By Eliot Gabriel Graham

The Democratic Party of the United States is the largest political party in the Western World, as well as the oldest active one. Like the United States, it’s massive and ungainly. The Democratic National Committee (DNC) is the central administrating organ charged with corralling this formidable enterprise. For starters, it’s important to distinguish between Democrats as such, and the DNC Democrats who organize and communicate the mission of their party. The purpose of the DNC is to coordinate state activism in presidential contests, administer campaigns, formulate strategies, articulate the party platforms, and the like. Advocating individual policies isn’t necessarily a component of the DNC’s remit: engineering the election of Democrats so as to affect DNC party platform planks, is. If Democrats don’t get elected, the DNC is the first to blame. They did a terrible job of handling the Hillary Clinton and Kamala Harris campaigns, clearly. In both cases, the DNC seemingly couldn’t keep their candidates from losing. These election cycles witnessed too much effort being concentrated on pushing single-issue agendas. Lack of platform cohesion, committee over-activism, and institutional decay: Democrats have a cocktail party problem, and the DNC has yet to work out a solution.


Democrats and the Demes

One can make the case that the Democratic Party is the most successful of modern democracy. Continuously extant longer than any other is compelling enough. The first true American political party of colloquial national interest, Jefferson’s Democratic-Republican Party consisted of the grassroots interests of a geographically-expanding polity. In the early 19th century, the Federalist faction expired with British sympathies, opening up the field for a single-party era with James Monroe (1816-1824) as the president figurehead and torch bearer for the Democratic-Republicans. Known as the Era of Good Feeling, it was a period of American political maturation: the Constitutional framework being reconciled with governance mechanisms capable of maintaining the new country’s growth and development. Appropriately, the Democratic-Republican Party bifurcated as a matter of this era’s logical conclusion. The representative of the Republican faction, John Quincy Adams, achieved presidency in 1824 despite losing the plurality of both popular and electoral votes, owing to congressional machinations dubbed, the “Corrupt Bargain.” The faction of democrats, for their part, found emphasis in the democratic in pursuit of an incontrovertible public mandate. The capital “D” Democratic Party began, in effect, as a party organization designed to expand the electorate so as to get their candidate, Andrew Jackson, unequivocally elected in 1828, mobilizing, for the first time in the young country’s history a majority’s majority of eligible voters. The Democratic Party was borne of the need to orchestrate national campaigns, sourcing and branding platform policy from the local to the center and back.

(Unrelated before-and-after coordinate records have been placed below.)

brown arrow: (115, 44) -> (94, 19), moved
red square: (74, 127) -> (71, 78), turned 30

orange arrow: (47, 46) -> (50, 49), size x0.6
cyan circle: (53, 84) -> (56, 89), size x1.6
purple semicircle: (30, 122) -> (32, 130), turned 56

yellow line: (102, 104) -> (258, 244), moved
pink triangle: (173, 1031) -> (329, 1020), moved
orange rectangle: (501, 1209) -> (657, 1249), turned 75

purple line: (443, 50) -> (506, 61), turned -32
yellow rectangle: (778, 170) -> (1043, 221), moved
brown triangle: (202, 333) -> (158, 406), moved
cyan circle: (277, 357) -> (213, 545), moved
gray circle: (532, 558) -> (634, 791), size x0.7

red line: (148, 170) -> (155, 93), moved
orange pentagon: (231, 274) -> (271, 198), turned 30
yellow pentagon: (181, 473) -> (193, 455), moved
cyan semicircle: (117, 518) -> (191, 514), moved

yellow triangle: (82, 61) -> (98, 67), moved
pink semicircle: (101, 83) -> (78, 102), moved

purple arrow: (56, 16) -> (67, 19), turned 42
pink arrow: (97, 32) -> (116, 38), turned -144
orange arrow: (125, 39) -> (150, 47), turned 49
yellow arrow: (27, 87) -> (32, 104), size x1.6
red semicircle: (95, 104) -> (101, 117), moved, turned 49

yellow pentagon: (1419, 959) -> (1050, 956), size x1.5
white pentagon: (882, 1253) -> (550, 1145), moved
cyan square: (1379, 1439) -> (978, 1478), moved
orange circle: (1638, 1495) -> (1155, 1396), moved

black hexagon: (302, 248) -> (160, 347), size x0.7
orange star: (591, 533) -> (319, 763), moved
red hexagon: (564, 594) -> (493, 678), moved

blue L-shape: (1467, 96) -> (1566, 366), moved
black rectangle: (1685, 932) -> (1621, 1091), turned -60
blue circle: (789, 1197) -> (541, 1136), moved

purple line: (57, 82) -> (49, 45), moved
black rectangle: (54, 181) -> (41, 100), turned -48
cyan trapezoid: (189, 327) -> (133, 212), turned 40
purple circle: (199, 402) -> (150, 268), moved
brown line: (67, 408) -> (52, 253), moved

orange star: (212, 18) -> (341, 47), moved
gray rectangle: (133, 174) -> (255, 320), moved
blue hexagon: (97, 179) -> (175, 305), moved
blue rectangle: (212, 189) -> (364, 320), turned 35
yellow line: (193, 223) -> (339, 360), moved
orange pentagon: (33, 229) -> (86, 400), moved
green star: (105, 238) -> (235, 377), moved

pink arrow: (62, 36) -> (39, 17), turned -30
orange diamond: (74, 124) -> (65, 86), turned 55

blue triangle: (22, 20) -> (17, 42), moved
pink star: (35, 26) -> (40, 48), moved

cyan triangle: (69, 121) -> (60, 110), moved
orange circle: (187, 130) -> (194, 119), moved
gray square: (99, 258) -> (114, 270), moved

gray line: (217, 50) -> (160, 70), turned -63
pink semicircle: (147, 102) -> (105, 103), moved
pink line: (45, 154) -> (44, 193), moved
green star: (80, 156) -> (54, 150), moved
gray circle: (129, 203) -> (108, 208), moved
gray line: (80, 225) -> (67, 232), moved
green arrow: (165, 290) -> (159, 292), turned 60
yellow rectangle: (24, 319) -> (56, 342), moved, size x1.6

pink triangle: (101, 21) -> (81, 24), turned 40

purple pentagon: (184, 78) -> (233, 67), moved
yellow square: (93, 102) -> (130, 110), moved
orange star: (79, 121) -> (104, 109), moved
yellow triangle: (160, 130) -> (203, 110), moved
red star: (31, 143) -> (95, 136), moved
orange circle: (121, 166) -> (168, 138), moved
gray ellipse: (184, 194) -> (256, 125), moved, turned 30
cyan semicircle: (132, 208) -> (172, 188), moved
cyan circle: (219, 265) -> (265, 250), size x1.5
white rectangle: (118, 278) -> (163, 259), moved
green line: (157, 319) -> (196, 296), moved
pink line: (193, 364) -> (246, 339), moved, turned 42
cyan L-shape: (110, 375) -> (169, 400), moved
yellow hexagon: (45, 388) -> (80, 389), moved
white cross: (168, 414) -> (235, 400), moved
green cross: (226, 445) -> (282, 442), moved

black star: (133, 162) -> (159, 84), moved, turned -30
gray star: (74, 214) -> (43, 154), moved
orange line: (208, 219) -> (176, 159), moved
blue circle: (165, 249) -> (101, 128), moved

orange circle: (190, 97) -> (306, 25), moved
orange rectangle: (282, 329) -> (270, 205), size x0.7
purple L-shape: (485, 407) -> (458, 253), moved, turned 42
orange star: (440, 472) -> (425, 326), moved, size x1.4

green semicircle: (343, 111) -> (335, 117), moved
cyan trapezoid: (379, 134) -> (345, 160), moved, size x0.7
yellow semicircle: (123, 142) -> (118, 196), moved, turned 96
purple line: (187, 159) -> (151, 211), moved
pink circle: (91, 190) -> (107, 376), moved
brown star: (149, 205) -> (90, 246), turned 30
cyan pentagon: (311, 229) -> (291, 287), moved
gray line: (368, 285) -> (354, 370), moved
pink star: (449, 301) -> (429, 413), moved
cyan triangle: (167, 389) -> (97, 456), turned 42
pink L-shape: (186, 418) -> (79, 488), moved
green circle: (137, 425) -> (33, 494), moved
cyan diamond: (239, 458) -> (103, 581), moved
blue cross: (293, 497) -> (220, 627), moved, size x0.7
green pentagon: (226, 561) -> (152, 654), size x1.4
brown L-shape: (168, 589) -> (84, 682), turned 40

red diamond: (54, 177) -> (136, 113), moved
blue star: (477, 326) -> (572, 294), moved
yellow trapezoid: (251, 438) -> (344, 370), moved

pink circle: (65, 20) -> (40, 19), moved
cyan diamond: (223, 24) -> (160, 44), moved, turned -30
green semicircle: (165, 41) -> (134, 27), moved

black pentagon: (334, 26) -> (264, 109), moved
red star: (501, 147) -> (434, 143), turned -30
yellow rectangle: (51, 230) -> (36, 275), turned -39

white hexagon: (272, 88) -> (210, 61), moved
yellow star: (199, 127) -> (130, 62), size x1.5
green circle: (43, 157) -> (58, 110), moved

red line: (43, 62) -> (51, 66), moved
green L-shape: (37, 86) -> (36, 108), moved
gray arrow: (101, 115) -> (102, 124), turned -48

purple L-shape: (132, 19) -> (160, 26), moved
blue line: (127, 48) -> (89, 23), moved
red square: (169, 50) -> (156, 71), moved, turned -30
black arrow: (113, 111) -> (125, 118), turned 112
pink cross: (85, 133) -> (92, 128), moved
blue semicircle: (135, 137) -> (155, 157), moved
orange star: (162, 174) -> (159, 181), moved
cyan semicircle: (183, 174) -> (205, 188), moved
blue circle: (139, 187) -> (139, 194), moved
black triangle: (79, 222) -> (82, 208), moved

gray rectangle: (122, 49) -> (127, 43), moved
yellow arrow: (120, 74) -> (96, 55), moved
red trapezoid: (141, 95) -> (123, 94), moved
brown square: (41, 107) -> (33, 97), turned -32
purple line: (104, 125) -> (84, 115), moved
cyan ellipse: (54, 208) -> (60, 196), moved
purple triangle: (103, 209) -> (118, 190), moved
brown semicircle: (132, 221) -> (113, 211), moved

The beginning of familiar contemporary American politics, for all intents and purposes, can be sourced to the Democratic-Republican Party. For it held together all the novel interests sprung from an ambitious, young democratic federal republic, with its seemingly insatiable appetite for territory. The nuance and complexity of these interests are contained in the body of ideas known as Jeffersonian Democracy. A tense binding of the rural and urban intellectual, as a political philosophy it promoted the agrarian over the urban; constitutional legalism over institutional formalism; and education as society’s harness. Paradoxical at first blush, tenets like these are the kind of preternatural contradictions that, like a dynamo, can produce useful light, or destructive heat. Jeffersonian Democracy modernized the country gentleman. Unlike a patrician, though, a Jeffersonian democratic-republican would be agrarian in position and legalistic, therefore educated in disposition, so as to be as constitutionally effective as possible. This carries a timeless universal appeal: even today, the urban intellectual idealizes the noble farmer. Understanding this dynamic is one of the keys to tracking the evolution of the Democratic Party.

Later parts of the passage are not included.